Here’s a link: UnifontEX
Logo:
Whoops, it makes sense now. I did not realize the 3DO needs a BIOS (of course it does, it has to boot from a CD). Yeah, Unifont⅀𝕏 is a fine BIOS font, and I like when a fantasy console like the PICO-8 boots into some environment when no game is inserted. Make sure the most important combining sequences like 🏳️⚧️ U+1F3F3+FE0F+0200D+26A7+FE0F are properly supported!
Also, I’d handle the trans flag sequence in that OS as a one-character (fullwidth) color bar. Also, the environment that would be booted into would be a computing environment, drawn as much as possible in UnifontEX glyphs. A form of super-textmode. But graphics mode would not conflict either. Note that UnifontEX has MANY gender symbols, including ones you would see in the MOGAI community as well as a third flag (U+26FF, the Rumpus Parable agender one). Also, we are dealing with monochrome 16x16 pixel here, so the flags are done in the graphics renderer not the font. I’m literally falling asleep at my keyboard right now and can’t think further on this topic, so I will stop here.
The 3DO’s BIOS font alone is 1MiB, which is why the file size matters here.

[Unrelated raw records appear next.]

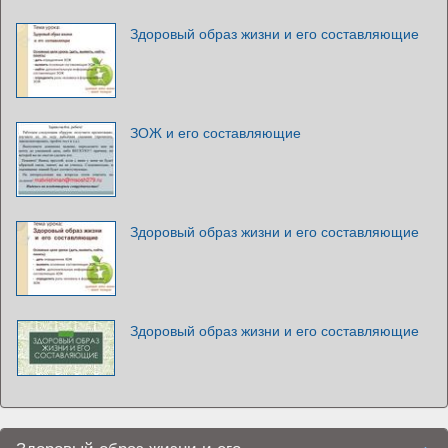
Здоровый образ жизни и его составляющие
ЗОЖ и его составляющие
Здоровый образ жизни и его составляющие
Здоровый образ жизни и его составляющие
Здоровый образ жизни и его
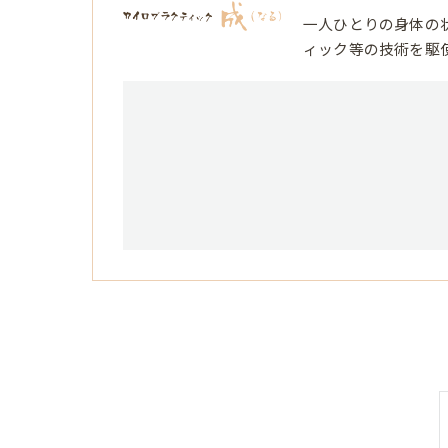
一人ひとりの身体の
ィック等の技術を駆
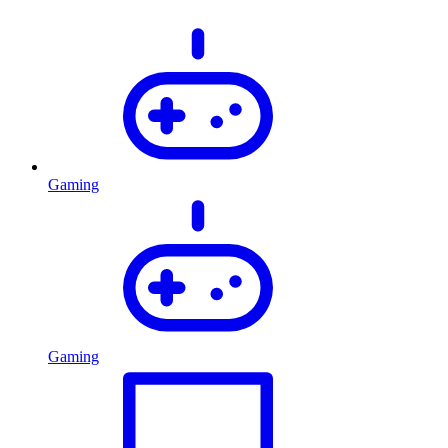
Gaming
Gaming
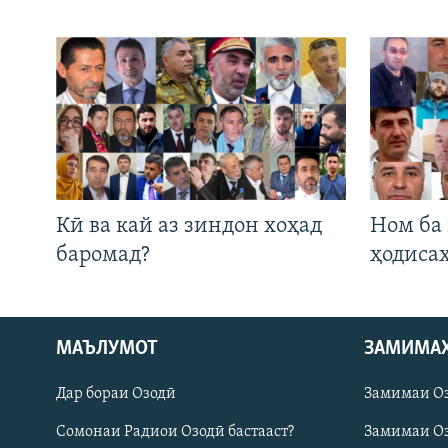
Кӣ ва кай аз зиндон хоҳад
Ном ба
баромад?
ҳодиса
МАЪЛУМОТ
ЗАМИМА
Русский
Дар бораи Озодӣ
Замимаи О
ПАЙГИРӢ КУНЕД
Сомонаи Радиои Озодӣ бастааст?
Замимаи Оз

UnifontEX-on-a-chip is historically-accurate in terms of file size on 1990s devices (the 3DO Blaster card was literally a 3DO on an ISA card for DOS and DOS/V machines), and in character size (The NEC PC-98, all DOS/V installs, Fujitsu FM Towns, Sharp X68000, and MANY other Japanese computers of the 1980s and 1990s used 16x16 for fullwidth characters and 8x16 for halfwidth characters). So, ignoring the stuff like the Bitcoin symbol, UnifontEX could have existed in an early-1990s console or PC, or upgrade board for a late 1980s machine like the MSX, which had swappable Kanji ROM chips and the needed resolution. Well, rather than just Kanji, how about a decent chunk of Unicode? Also, your comment about late 1990s mobile phones isn’t far off. Unicode did exist in the 1990s. Ultimately, UnifontEX’s PNG form is historically-accurate given the 3DO’s file size. It’s why having a 1MiB version is so crucial, because it is within the file size range of Kanji ROMs from the olden days. It’s basically a Unicode ROM as well as its own preview image. Think of all the things you can do. You could put it into character LCDs and so many other things. I’m currently tired after a long day of college so I’m not able to go on as long as I usually do.